## What is needed
Extract the final stretch of the data: the line that contains "OLED ekranom, ekran je svetliji kada se gleda" and every line after it, unaltered, and no other lines.

[Opening Record set section]

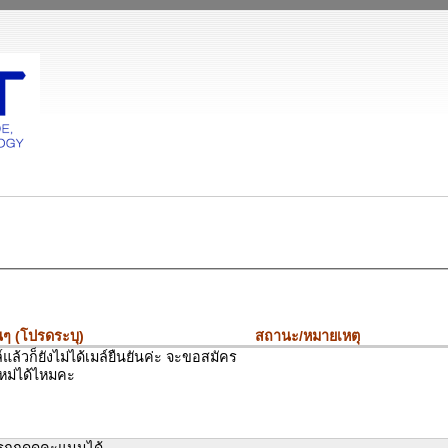
นๆ (โปรดระบุ)
สถานะ/หมายเหตุ
ล์แล้วก็ยังไม่ได้เมล์ยืนยันค่ะ จะขอสมัคร
หม่ได้ไหมคะ
รถกดดูคะแนนได้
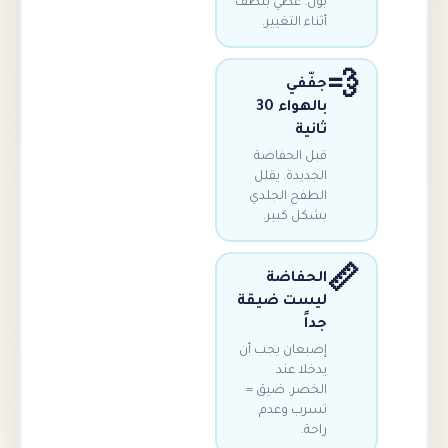
بول. غطي بلطف
أثناء التغيير.
جفّفي
بالهواء 30
ثانية
قبل الحفاضة
الجديدة. يقلل
الطفح الجلدي
بشكل كبير.
الحفاضة
ليست ضيقة
جداً
إصبعان يجب أن
يدخلا عند
الخصر. ضيق =
تسرب وعدم
راحة.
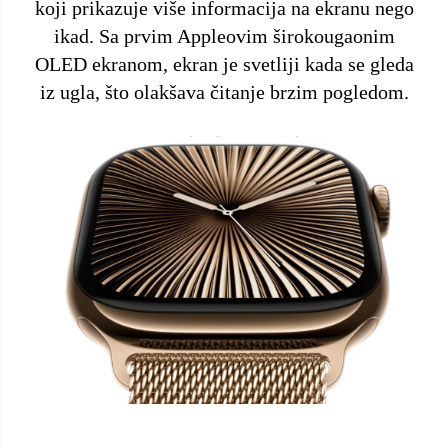
koji prikazuje više informacija na ekranu nego
ikad. Sa prvim Appleovim širokougaonim
OLED ekranom, ekran je svetliji kada se gleda
iz ugla, što olakšava čitanje brzim pogledom.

[Closing Record set section]

## Response to this task
OLED ekranom, ekran je svetliji kada se gleda
iz ugla, što olakšava čitanje brzim pogledom.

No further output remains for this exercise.